TASK MATERIAL.
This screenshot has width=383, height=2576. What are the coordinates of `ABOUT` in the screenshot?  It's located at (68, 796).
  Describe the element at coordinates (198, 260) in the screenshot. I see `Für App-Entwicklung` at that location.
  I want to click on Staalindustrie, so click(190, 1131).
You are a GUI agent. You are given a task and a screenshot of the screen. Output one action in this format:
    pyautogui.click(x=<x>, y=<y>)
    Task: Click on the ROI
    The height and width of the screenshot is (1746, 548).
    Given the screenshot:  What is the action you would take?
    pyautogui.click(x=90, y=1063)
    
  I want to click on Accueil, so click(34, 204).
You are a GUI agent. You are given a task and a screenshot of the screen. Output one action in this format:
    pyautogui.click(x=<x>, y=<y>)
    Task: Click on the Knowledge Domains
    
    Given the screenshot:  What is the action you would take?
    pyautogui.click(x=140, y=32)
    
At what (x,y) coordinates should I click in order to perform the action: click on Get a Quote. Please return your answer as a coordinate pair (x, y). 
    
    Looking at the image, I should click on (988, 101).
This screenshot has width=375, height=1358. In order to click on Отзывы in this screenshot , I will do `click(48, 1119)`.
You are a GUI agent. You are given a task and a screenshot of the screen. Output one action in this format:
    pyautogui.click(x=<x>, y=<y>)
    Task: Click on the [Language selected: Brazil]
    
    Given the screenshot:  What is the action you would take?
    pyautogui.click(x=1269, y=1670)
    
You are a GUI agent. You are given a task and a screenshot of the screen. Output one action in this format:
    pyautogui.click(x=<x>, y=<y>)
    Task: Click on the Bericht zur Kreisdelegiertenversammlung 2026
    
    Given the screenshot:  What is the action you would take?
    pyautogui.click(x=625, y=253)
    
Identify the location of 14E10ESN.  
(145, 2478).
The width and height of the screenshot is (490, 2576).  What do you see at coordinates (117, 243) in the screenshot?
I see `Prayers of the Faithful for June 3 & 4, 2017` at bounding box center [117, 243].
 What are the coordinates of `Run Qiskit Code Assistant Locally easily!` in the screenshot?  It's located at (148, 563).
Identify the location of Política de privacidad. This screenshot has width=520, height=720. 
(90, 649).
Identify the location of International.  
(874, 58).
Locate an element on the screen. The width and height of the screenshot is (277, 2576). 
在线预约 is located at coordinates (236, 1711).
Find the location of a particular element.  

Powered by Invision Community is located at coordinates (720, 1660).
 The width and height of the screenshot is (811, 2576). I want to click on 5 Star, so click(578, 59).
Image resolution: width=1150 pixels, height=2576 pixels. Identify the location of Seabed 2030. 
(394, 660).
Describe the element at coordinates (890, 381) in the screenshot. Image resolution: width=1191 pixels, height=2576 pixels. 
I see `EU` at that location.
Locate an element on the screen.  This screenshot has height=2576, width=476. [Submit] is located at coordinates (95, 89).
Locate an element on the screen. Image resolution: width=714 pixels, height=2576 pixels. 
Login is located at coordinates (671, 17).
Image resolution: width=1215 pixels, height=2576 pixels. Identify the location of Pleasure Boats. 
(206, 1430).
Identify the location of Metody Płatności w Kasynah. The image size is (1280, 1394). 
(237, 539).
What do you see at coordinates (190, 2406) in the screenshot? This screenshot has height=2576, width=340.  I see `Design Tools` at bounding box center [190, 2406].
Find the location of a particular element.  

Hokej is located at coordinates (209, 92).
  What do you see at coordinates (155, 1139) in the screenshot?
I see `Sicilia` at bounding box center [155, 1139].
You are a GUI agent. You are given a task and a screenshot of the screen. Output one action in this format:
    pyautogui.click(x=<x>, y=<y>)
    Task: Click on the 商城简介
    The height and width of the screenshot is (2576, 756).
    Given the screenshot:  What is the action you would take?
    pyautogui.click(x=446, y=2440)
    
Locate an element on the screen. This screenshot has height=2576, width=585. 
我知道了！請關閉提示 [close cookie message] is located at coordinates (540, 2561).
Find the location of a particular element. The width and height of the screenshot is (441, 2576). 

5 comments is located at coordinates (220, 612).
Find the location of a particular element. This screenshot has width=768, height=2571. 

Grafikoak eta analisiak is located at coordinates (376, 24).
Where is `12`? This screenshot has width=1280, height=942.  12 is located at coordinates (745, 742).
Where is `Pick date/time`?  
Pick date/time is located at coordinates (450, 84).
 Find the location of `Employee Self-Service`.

BRIEF. From the line holding "Image resolution: width=1215" down to the final line above, quote every line exactly and only those lines.

WRITTEN RESPONSE.
Image resolution: width=1215 pixels, height=2576 pixels. Identify the location of Pleasure Boats. 
(206, 1430).
Identify the location of Metody Płatności w Kasynah. The image size is (1280, 1394). 
(237, 539).
What do you see at coordinates (190, 2406) in the screenshot? This screenshot has height=2576, width=340.  I see `Design Tools` at bounding box center [190, 2406].
Find the location of a particular element.  

Hokej is located at coordinates (209, 92).
  What do you see at coordinates (155, 1139) in the screenshot?
I see `Sicilia` at bounding box center [155, 1139].
You are a GUI agent. You are given a task and a screenshot of the screen. Output one action in this format:
    pyautogui.click(x=<x>, y=<y>)
    Task: Click on the 商城简介
    The height and width of the screenshot is (2576, 756).
    Given the screenshot:  What is the action you would take?
    pyautogui.click(x=446, y=2440)
    
Locate an element on the screen. This screenshot has height=2576, width=585. 
我知道了！請關閉提示 [close cookie message] is located at coordinates (540, 2561).
Find the location of a particular element. The width and height of the screenshot is (441, 2576). 

5 comments is located at coordinates (220, 612).
Find the location of a particular element. This screenshot has width=768, height=2571. 

Grafikoak eta analisiak is located at coordinates (376, 24).
Where is `12`? This screenshot has width=1280, height=942.  12 is located at coordinates (745, 742).
Where is `Pick date/time`?  
Pick date/time is located at coordinates (450, 84).
 Find the location of `Employee Self-Service`.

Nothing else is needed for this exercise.